Avec Waylander, il n’en est point besoin. L’ambiance décrite plus haut est tout à fait exacte, conforme à la dark fantasy. Toutefois, l’auteur joue avec l’ensemble des codes avec une belle maîtrise et magnifie cette épopée de fantasy. Ici des frappes chirurgicales, là des traits appuyés à bon escient, puis un petit clin d’œil, un passage mené à un train d’enfer, rien dans l’univers de Drenaï ne lasse. Le lecteur est happé; hors de question qu’il ne s’échappe avant le mot « fin« .

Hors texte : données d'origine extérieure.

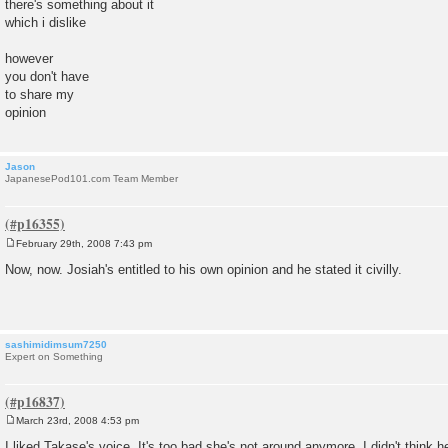
there's something about it
which i dislike
however
you don't have
to share my
opinion
Jason
JapanesePod101.com Team Member
February 29th, 2008 7:43 pm
P
o
Now, now. Josiah's entitled to his own opinion and he stated it civilly.
s
t
sashimidimsum7250
Expert on Something
March 23rd, 2008 4:53 pm
P
o
I liked Takase's voice. It's too bad she's not around anymore. I didn't think he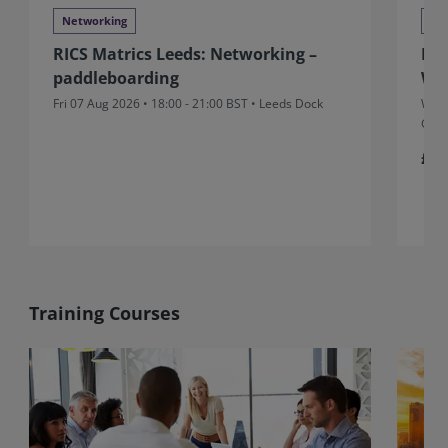
Networking
Ne
RICS Matrics Leeds: Networking –
RIC
paddleboarding
Wr
Fri 07 Aug 2026 • 18:00 - 21:00 BST • Leeds Dock
Wed 
Gran
£5
Training Courses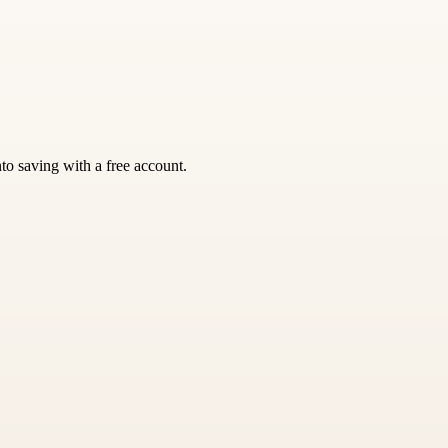
nto saving with a free account.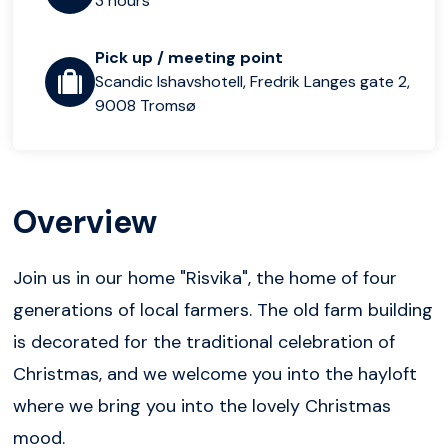
3 hours
Pick up / meeting point
Scandic Ishavshotell, Fredrik Langes gate 2,
9008 Tromsø
Overview
Join us in our home "Risvika", the home of four
generations of local farmers. The old farm building
is decorated for the traditional celebration of
Christmas, and we welcome you into the hayloft
where we bring you into the lovely Christmas
mood.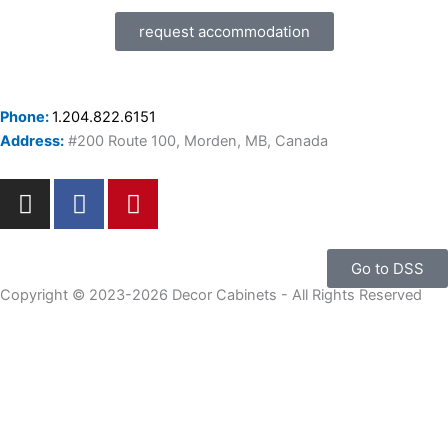
request accommodation
Phone:
1.204.822.6151
Address:
#200 Route 100, Morden, MB, Canada
I
F
P
n
a
i
s
c
n
t
e
t
Go to DSS
a
b
e
Copyright © 2023-2026 Decor Cabinets - All Rights Reserved
g
o
r
r
o
e
a
k
s
m
-
t
f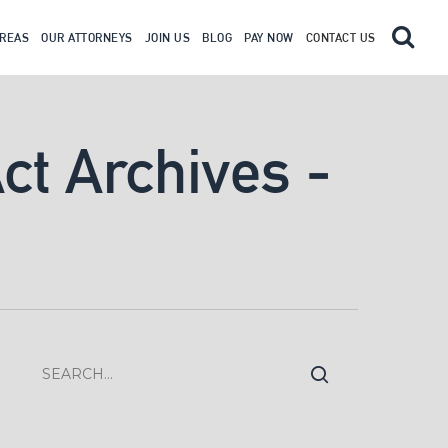
AREAS
OUR ATTORNEYS
JOIN US
BLOG
PAY NOW
CONTACT US
Act Archives -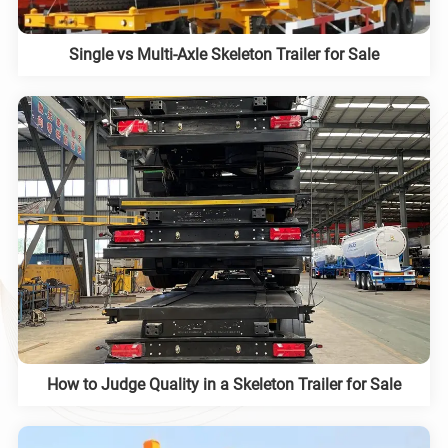
Single vs Multi-Axle Skeleton Trailer for Sale
How to Judge Quality in a Skeleton Trailer for Sale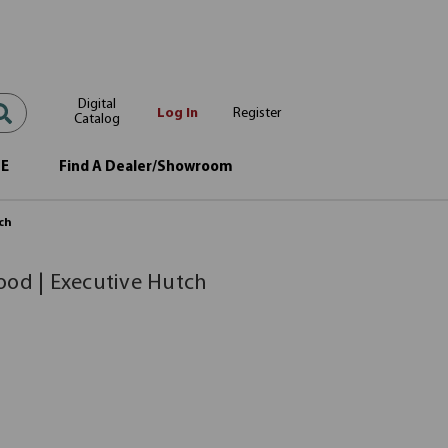
Digital
Log In
Register
Catalog
OE
Find A Dealer/Showroom
tch
ood | Executive Hutch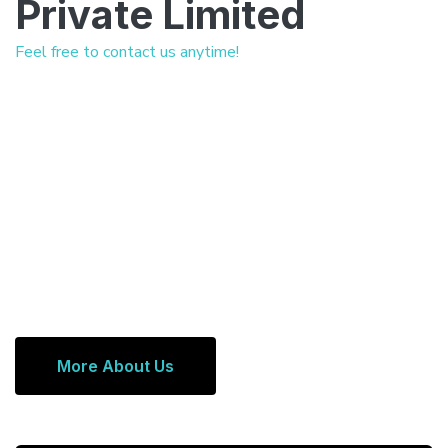
Private Limited
Feel free to contact us anytime!
More About Us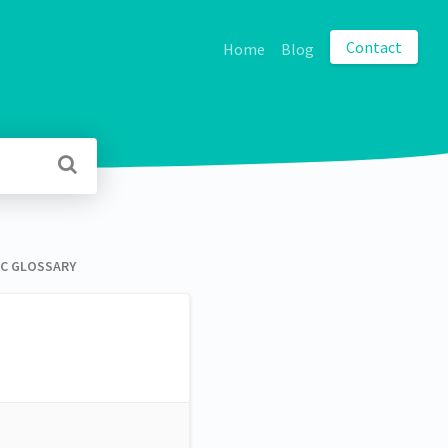
Contact
Home
Blog
 GLOSSARY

Le discours concernant les protagonistes est du même tonneau. Un vrai dur – checked, une damoiselle en détresse – checked, l’acolyte rusé, checked, le méchant – checked. ici encore, tout est calibré, efficace et captivant. Waylander en parfaite figure de l’anti-héros – Gemmell pousse le « vice » à l’habiller de cuir noir – flirte avec le stéréotype, si ce n’est le petit détail qui contrebalance les carcans. Danyal n’est pas si impuissante que cela, et elle possède des ressorts intéressants. Il en va de même avec Dardalion qui joue parfaitement sa partition, connaissant parfaitement ses forces et faiblesses et usant de la situation. Impossible de ne pas s’attacher aux personnages.

Quant à l’histoire, relativement classique, nous réserve son lot de moments de bravoure, quelques scènes intimistes et une action omniprésente qui rythme parfaitement le récit.

La critique principale que j’avais lue sur David Gemmel, l’écrivain, concernait l’aspect « utilitaire » de sa plume. Il est vrai que je ne peux pas louer l’originalité ni le lyrisme de sa prose, mais à aucun moment je n’ai été perturbée par celle-ci. Finalement, son style s’adapte parfaitement au dynamisme du roman.

En y regardant de plus prés, je noterai au rang des bémols l’utilisation de grosses ficelles, un ou deux deus ex-machina, l’héroïsme en tant que ressort principal (et presque exclusif- du roman) ainsi qu’une trame classique (et très efficace).

L’ambiance très sombre, la violence présente, le pitch global, les duels ainsi que le personnage principal courtisent avec les westerns de Sergio Léone. Mais qu’importe le package, pourvu qu’on ait la griserie. Je me suis bien régalée avec ce roman et c’est tout ce que je lui demandais.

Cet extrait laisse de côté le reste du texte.